Blog / Il “mio” zazen

La meditazione Zazen non è una meditazione particolare, diversamente da quanto si crede, semplicemente è la pratica della realizzazione della nostra realtà umana, sin dagli albori dell’essere. Anche se si rifà al Buddha storico, 566 avanti Cristo. Forse, in occidente, per intenderci, potremmo dire che il Buddha sta al buddhismo così come il cristianesimo sta al Cristo storico; in entrambi i casi queste due figure eminenti sono state fraintese, ed adattate a scopi umani e sociali, anche se in oriente sicuramente con più rispetto.

La Ricerca della Verità

Non si tratta dunque di essere giusti o buoni, né di fede, né di credenze, semplicemente ci stiamo occupando della ricerca della verità. Una religione nasce dal desiderio del praticante di sconfiggere la sofferenza, ma non si esaurisce in questo, forse più correttamente meditare giunge all’essenza, alla fonte originaria in cui scaturisce la vita.

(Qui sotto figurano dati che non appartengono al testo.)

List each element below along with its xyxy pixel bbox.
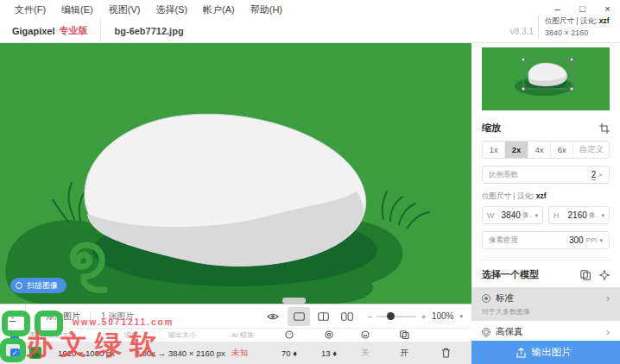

La Postura Corretta e l’Importanza del Respiro

E’ importante avere una postura corretta, per questo può essere necessario un cuscino, la colonna vertebrale dovrebbe essere il pilastro in cui l’uomo s’infulcra con l’universo. Per lo stesso motivo l’attenzione al respiro e sopratutto l’esercizio del diaframma che si espande e si contrae completamente; lo scopo è quello di portare chiarezza e lucidità, presenza al corpo e alla mente.

L’Assenza e la Distrazione nella Vita Quotidiana

La maggior parte di noi sono assenti, o presenti sino ad un certo punto… Siamo distratti da qualcosa o stanchi, e questo non ci consente di cogliere l’essenziale, di capire chi siamo.

Zazen: L’Esercizio della Libertà

Zazen potrebbe anche essere chiamato l’esercizio della libertà, o anche manifestazione del tutto. Apertura dell’essere, comprensione dell’universo che nasce anche e sopratutto a partire da esso. E’ la fine di ogni distinzione, senza oggetto, né soggetto, oltre ogni opposizione; è anche dolore perché immergendoci in noi stessi il karma (rapporto di causa/effetto) si esplicita. In ogni caso stava lì ed è emerso, dobbiamo prenderne atto invece che rimandare.

Colline con chiazze di neve e vegetazione verde.

La Difficoltà della Pratica e la Fuga

E’ vero è una pratica ardua, molto più semplice e meno impegnativa la fuga, tuttavia in questo caso abbiamo perso la grande partita, la domanda: cosa sto facendo? Perché questo nostro stare al mondo? Non può essere elusa. La nostra energia psichica e fisica, qualsiasi forma essa prenda tornerà all’universo, e la responsabilità di farla evolvere positivamente non può essere elusa, è un’azione concreta e diretta da realizzare.

L’Essenza della Vita: Esistere senza Obiettivi

Ognuno chiaramente farà secondo le sue risorse, non c’è nulla da ottenere, semplicemente esistere, al di là della coscienza. Però più a fondo noi ci addentreremo, più il nostro amore diventerà forte e si consoliderà.